Search the data below for the line containing "Denna webbplats använder cookies", then please set down that line and all remaining ones exactly as written.

Provided data:
------------------------------------

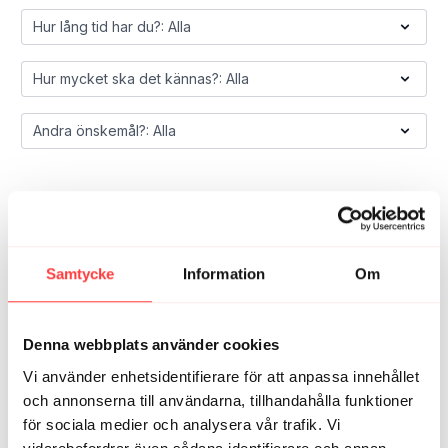
Samtycke
Information
Om
Denna webbplats använder cookies
Vi använder enhetsidentifierare för att anpassa innehållet
och annonserna till användarna, tillhandahålla funktioner
för sociala medier och analysera vår trafik. Vi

------------------------------------

Exercise output:
Denna webbplats använder cookies
Vi använder enhetsidentifierare för att anpassa innehållet
och annonserna till användarna, tillhandahålla funktioner
för sociala medier och analysera vår trafik. Vi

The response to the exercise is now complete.